- Reinhard Heydrich (left) and Heinz Heydrich
- Born: Heinz Siegfried Heydrich 29 September 1905 Halle an der Saale, Prussia, German Empire
- Died: 19 November 1944 (aged 39) East Prussia, Nazi Germany
- Spouse: Trude Heydrich (née Werther)
- Children: 5
- Relatives: Richard Bruno Heydrich (father); Elisabeth Anna Maria Amalia Krantz (mother); Reinhard Heydrich (brother);
- Military career
- Allegiance: Nazi Germany
- Branch: SS
- Rank: Obersturmführer
- Commands: editor of Die Panzerfaust
- Conflicts: World War II

= Heinz Heydrich =

SS officer who helped Jews (1905–1944)

Heinz Siegfried Heydrich (29 September 1905 – 19 November 1944) was the son of Richard Bruno Heydrich and the younger brother of SS-Obergruppenführer Reinhard Heydrich. After the death of his brother in June 1942, he helped a number of Jews escape the Holocaust.

==Early life==

Heinz Siegfried Heydrich was born on 29 September 1905, in Halle an der Saale to composer Richard Bruno Heydrich, a Protestant, and his wife Elisabeth Anna Maria Amalia Krantz, a Catholic.
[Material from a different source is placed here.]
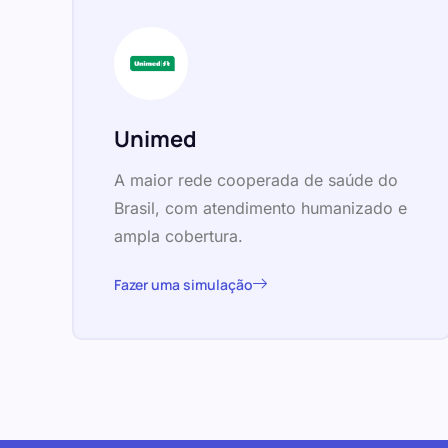
Unimed
A maior rede cooperada de saúde do
Brasil, com atendimento humanizado e
ampla cobertura.
Fazer uma simulação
Her father was Eugen Krantz, director of the Dresden Royal Conservatory.

Heydrich's family held social standing and substantial financial means. Their father, Richard Bruno Heydrich, was an opera singer, the founder of a music conservatory in Halle, and a German Nationalist who instilled patriotic ideas in the minds of his three children. The Heydrich household was very strict and the children were frequently disciplined. As a youth, Heydrich engaged his older brother, Reinhard Heydrich, in mock fencing duels.

==Career in the SS==

Heinz Heydrich was an Obersturmführer (lieutenant), journalist, and publisher of the soldiers' newspaper, Die Panzerfaust. He was at first a fervent admirer of Hitler. Before his brother Reinhard's State funeral in Berlin in June 1942, Heydrich was given a large packet containing his brother's files, released from his strongbox at Gestapo Headquarters, 8 Prinz-Albrecht-Strasse, Berlin. Heinz shut himself away in his room with the papers. The next morning, his wife noticed that her husband had sat up all night burning the documents from the package. Heinz, on leave from the front, could not be engaged in conversation, his wife remembered; he seemed to be elsewhere mentally, and like stone. The files in the package were probably Reinhard Heydrich's personal files, from which Heinz understood for the first time in all its enormity the systematic extermination of the Jews, the so-called Final Solution. Thereafter, Heydrich helped at least two Jews escape by forging identity documents and printing them on Die Panzerfaust presses.

==Suicide==
When in November 1944 an economic commission headed by a State Attorney investigated the editorial staff of Die Panzerfaust, Heinz Heydrich thought he had been discovered and shot himself in order to protect his family from the Gestapo. In reality, the attorney knew nothing about the forgeries, and was only trying to find out the reason for shortages in paper supplies. According to his nephew Heider, however, Heydrich committed suicide because of a pending court martial case against him for theft and corruption.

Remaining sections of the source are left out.